P.S. – We are aware that there are blogs and websites out there that slam BW/LAF and take great delight in spreading misinformation, gossip, and rumor about what we stand for. We’ve gotten notes from people who say they’ve read that our husbands don’t allow us out of the house by ourselves, that they pick out all our clothes, order us around like waitresses, etc. Frankly, these rumors are so ridiculous that they don’t even deserve refutation. [Can anyone honestly believe that godly husbands keep their wives on a leash? I sure hope people are more discerning than that!] Concerned readers often ask if we plan to do anything about gossip-mongers and slanderers. The long and the short of it is that we do not read these sites or seek them out. We aren’t Googling them or watching them or paying attention to them. They are in clear violation of Matthew 18 and all biblical principles for confrontation and restoration. If anyone has a problem with BW/LAF or any individual who writes for us, that person needs to contact the individual privately to attempt to settle the matter. It is utterly dishonorable to air someone else’s shortcomings to the entire world when no attempt has been made to speak with the individual personally or discover if the question at issue is even legitimate. If you aren’t willing to go to someone privately when they offend you but are perfectly willing to vilify that person or group or church online, then there is something seriously wrong with your own life. We have to be firm here. This is not something to play around with or brush aside. Those who slander, gossip, stir up contention, plant jealousy, and refuse to deal biblically with disputes are people Scripture commands believers to stay away from (Rom. 16:17-19; 2 Tim 2:16). And if you hear a rumor about BW/LAF, please do us the honor of checking the source instead of spreading the hearsay. Thank you!
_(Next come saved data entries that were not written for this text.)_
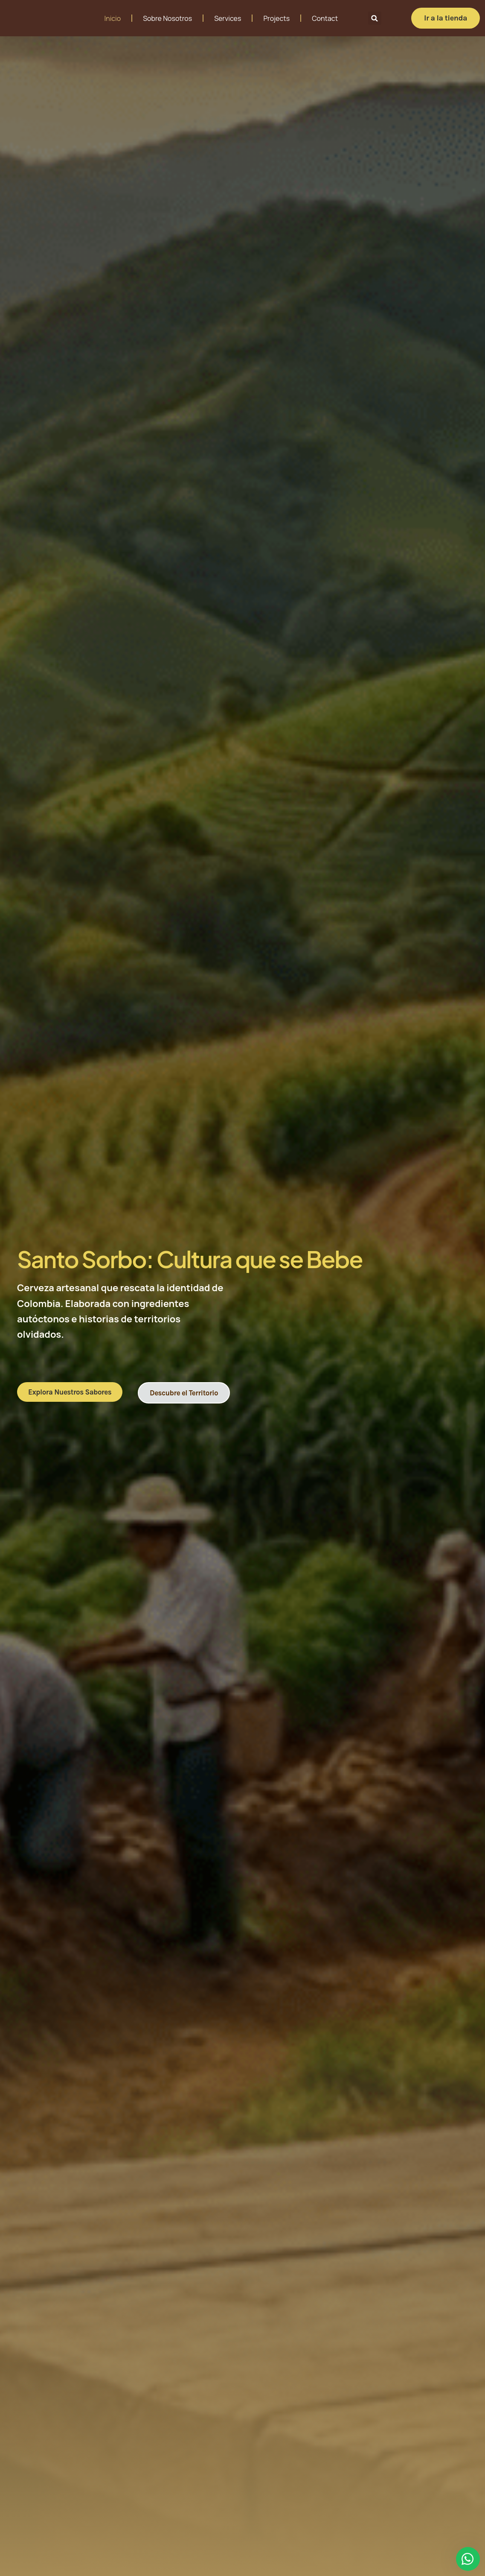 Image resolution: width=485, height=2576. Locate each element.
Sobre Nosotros (167, 18)
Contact (325, 18)
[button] (374, 18)
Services (227, 18)
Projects (276, 18)
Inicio (112, 18)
“[S]peak evil of no one, to be peaceable, gentle, showing all humility to all men. For we ourselves were also once foolish, disobedient, deceived, serving various lusts and pleasures, living in malice and envy, hateful and hating one another. But when the kindness and the love of God our Savior toward man appeared, not by works of righteousness which we have done, but according to His mercy He saved us, through the washing of regeneration and renewing of the Holy Spirit, whom He poured out on us abundantly through Jesus Christ our Savior, that having been justified by His grace we should become heirs according to the hope of eternal life. This is a faithful saying, and these things I want you to affirm constantly, that those who have believed in God should be careful to maintain good works. These things are good and profitable to men.” ~ Titus 3:2-8

One thought on “Start Here!

  1. I have no comment, however, what I do have is a small but unique remark. And that is that I love it, I love it, I love every single word I have read here.

    Thank God for you and for what you are doing here. May God, bless you eternally.
    I love it. Keep up the good job.